Iterate and intersect on BitSet vs Int

I noticed that looping on a BitSet resulted in a significant slowdown (~10X) compared to the equivalent loop on Int64. This is resulting in undesirable performance tradeoff as intersect on the BitSets is significantly faster than on Int. I’m wondering if there wouldn’t be a strategy to get best of both world.

To put in context, the usage is for building histograms for usage in a tree algorithm. The loop goes over row indices and a value is stored in a corresponding bin in the histogram. This is where row indices as BitSet performs not good:

Data setup:

using BenchmarkTools
using StatsBase: sample

nrows = 80_000
ncols = 100
nbins = 32

id1_int = sample(1:nrows, nrows, replace=false, ordered=true)
id2_int = sample(1:nrows, Int(nrows/2), replace=false, ordered=false)

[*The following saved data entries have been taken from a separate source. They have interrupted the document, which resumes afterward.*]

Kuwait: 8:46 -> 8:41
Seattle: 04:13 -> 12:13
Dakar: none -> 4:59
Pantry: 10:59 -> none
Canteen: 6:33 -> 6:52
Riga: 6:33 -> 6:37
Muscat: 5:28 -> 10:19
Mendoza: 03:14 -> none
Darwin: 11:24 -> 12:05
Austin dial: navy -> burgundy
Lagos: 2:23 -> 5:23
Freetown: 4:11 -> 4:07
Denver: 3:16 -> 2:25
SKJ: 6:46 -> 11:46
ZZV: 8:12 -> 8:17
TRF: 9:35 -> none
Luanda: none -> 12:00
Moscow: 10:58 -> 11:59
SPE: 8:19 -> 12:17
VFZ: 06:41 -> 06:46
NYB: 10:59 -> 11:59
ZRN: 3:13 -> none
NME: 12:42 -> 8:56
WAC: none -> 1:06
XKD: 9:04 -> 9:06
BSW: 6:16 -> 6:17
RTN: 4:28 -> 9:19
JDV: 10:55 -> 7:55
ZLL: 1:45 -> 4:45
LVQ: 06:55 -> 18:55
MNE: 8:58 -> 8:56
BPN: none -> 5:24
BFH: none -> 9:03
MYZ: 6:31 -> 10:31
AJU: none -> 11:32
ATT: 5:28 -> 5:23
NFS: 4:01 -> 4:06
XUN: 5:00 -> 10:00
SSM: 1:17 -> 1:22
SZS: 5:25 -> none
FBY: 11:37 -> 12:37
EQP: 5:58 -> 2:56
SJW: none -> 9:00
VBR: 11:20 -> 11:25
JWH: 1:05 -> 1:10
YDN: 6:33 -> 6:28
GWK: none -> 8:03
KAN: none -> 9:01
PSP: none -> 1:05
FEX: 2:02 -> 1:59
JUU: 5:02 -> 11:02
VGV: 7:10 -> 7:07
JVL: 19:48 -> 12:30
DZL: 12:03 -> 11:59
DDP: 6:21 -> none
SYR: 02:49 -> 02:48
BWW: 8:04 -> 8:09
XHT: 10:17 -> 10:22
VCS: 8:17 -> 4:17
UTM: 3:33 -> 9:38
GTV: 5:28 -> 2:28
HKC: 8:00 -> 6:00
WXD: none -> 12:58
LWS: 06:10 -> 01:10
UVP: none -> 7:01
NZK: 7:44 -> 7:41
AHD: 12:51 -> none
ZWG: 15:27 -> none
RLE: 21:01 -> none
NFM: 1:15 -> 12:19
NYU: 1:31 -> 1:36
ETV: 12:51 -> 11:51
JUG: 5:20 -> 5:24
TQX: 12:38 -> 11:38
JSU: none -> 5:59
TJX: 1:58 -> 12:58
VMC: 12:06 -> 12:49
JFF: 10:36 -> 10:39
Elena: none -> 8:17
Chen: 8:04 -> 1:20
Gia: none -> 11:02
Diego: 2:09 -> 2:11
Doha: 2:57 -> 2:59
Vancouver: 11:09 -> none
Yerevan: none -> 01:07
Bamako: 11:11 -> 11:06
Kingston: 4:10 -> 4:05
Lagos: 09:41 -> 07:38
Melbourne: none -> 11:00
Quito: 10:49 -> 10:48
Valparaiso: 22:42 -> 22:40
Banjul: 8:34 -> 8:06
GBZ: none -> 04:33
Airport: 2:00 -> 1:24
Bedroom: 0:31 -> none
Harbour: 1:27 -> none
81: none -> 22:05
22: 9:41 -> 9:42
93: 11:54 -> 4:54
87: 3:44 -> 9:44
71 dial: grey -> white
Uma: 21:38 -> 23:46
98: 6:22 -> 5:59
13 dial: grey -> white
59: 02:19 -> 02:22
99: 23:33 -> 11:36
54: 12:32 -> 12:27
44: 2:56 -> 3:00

id1_bit = BitSet(sample(1:nrows, nrows, replace=false, ordered=true));
id2_bit = BitSet(sample(1:nrows, Int(nrows/2), replace=false, ordered=false));

hist = zeros(32)
x_bin = sample(UInt8.(1:nbins), nrows, replace=true, ordered=false)
value = rand(nrows)

The histogram loop:

function hist_sum(x::Vector{S}, hist::Vector{T}, set::I, value::Vector{T}) where {S,T,I}
    hist .*= 0
    for i in set
        hist[x[i]] += value[i]

@btime hist_sum($x_bin, $hist, $id1_int, $value)
@btime hist_sum($x_bin, $hist, $id1_bit, $value)
  76.900 μs (0 allocations: 0 bytes)
  445.399 μs (0 allocations: 0 bytes)

But issue is that the intersect of two ensembles (used to split the indices into the two child nodes) resulted in opposite performance:

function inter(x1, x2)
    res = intersect(x1, x2)
    return res

@btime inter($id1_int, $id2_int)
@btime inter($id1_bit, $id2_bit)
  8.987 ms (36 allocations: 2.69 MiB)
  910.000 ns (4 allocations: 10.03 KiB)

Any hint as to how to get performance on both the iteration and the intersect? Converting the BitSet to Int for the loop does improve performance, but also results in allocations that impairs the perormance.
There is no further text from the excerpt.